Augustine concedes it's "a fair question" whether the
concern over China and India is any more legitimate than
the worry about Japan was. "But I have to say that times
are different today," he explains. China and India have
embraced the free market and now "are copying our
technological methods." With regard to the resurgence of
the U.S. semiconductor industry, he says dryly, "The
competitor we were worried about then, Japan, imploded.

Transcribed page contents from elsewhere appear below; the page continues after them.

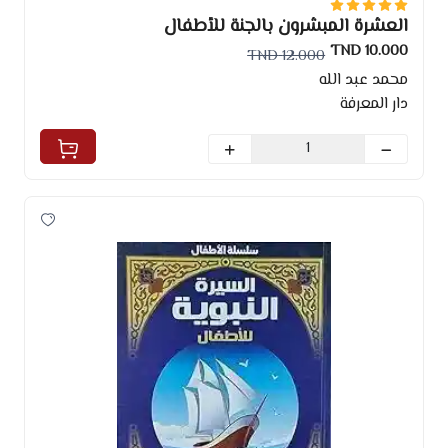
العشرة المبشرون بالجنة للأطفال
10.000 TND
12.000 TND
محمد عبد الله
دار المعرفة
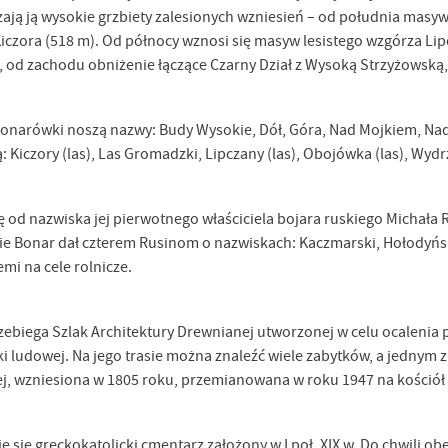
zają ją wysokie grzbiety zalesionych wzniesień – od południa masyw
Kiczora (518 m). Od północy wznosi się masyw lesistego wzgórza Li
), od zachodu obniżenie łączące Czarny Dział z Wysoką Strzyżowsk
Bonarówki noszą nazwy: Budy Wysokie, Dół, Góra, Nad Mojkiem, Nad
ą: Kiczory (las), Las Gromadzki, Lipczany (las), Obojówka (las), Wydr
ę od nazwiska jej pierwotnego właściciela bojara ruskiego Michał
śnie Bonar dał czterem Rusinom o nazwiskach: Kaczmarski, Hołodyńsk
i na cele rolnicze.
zebiega Szlak Architektury Drewnianej utworzonej w celu ocalenia
uki ludowej. Na jego trasie można znaleźć wiele zabytków, a jednym
ej, wzniesiona w 1805 roku, przemianowana w roku 1947 na kościół f
stawienia
e się greckokatolicki cmentarz założony w I poł. XIX w. Do chwili 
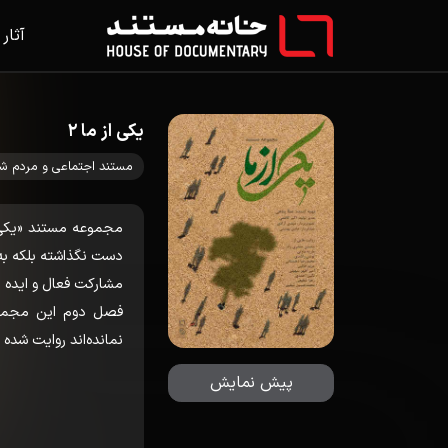
آثار
یکی از ما 2
مستند اجتماعی و مردم ش
مجموعه مستند «یکی 
دست نگذاشته بلکه به ف
مشارکت فعال و ایده ه
نمانده‌اند روایت شده 
پیش نمایش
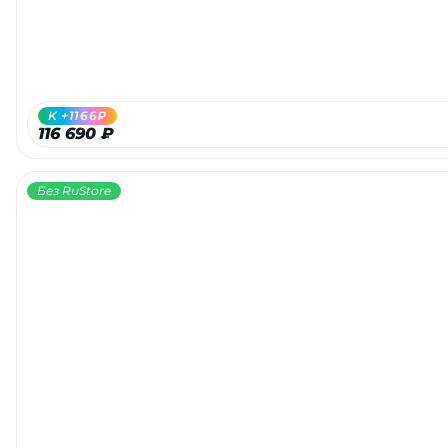
K +1166₽
116 690 ₽
Без RuStore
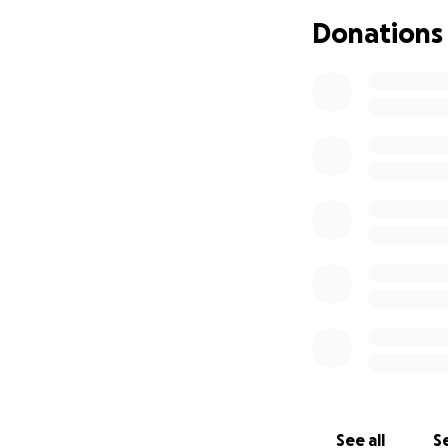
Gracias por tomar
Donations
— Roelfin Hilton C
See all
Se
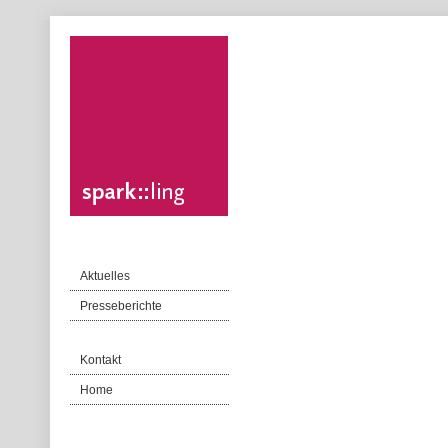
Aktuelles
Presseberichte
Kontakt
Home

You can't go through life betting that your competitors
will implode."
Retired Merck and Co. Chairman R. Roy Vagelos, who
was responsible for making K12 math and science
education the No. 1 priority of the Augustine committee,
notes that the United States is producing 70 000
engineers a year, while China is producing 350 000. "It
is a matter of overall numbers and quality," he says,
explaining that too many K12 math and science teachers
are untrained in their subjects and are failing to
excite their students.
All three proposals—Bush's and the two from
Congress—would cost a considerable amount at a time
when the federal deficit in fiscal 2007 is projected to
be $354 billion. Samuel M. Rankin III, director of the
American Mathematical Society and chairman of the
Coalition for National Science Funding, says the
president's proposal to increase the NSF budget by 7.9
percent in 2007 is welcome, given the agency's flat
budgets of past years. But the $6 billion level the
president proposes for 2007 is well short of the $10
billion level Congress authorized for 2007 four years
ago. "We still need to do more," Rankin notes, to get to
the intended level.
Moreover, Rankin explains that the House and Senate
appropriations committees will be under intense pressure
to divert some of the money for the NSF to the National
Institutes of Health, in Bethesda, Md., whose budget
doubled in a recent five-year period but has since
suffered some squeezing. Bush's fiscal 2007 proposal
includes a reduction for the National Cancer Institute,
for example.
But even if basic science research budgets are
doubled in the next five years, Rankin worries about
what will happen after that period is over. He says an
NIH-like boom-or-bust funding approach plays havoc with
academic researchers, who never know when the funding
will stop. And when it does, a project often comes
crashing to a halt, without yielding the kinds of
research gains that require many years of patient,
careful research attention.
Deborah L. Wince-Smith is president of the Council on
Competitiveness, in Washington, D.C., which former
Hewlett-Packard Co. CEO John Young helped create in the
1980s after he wrote the "Here Come the Japanese" report
for President Ronald Reagan. Wince-Smith says the United
States must accelerate funding in frontier research and
make sure that U.S. children have the skills needed for
high-wage jobs. But national economic success depends on
more than just producing additional, better-educated
engineers, she adds. "It is just as important that we
ground our kids in art and music," she continues. "The
Soviet Union had the most scientists and engineers in
the world. But there was no creativity under that
system. You need a strong liberal arts education along
with math and science, because that pushes how we think,
how we look at the world."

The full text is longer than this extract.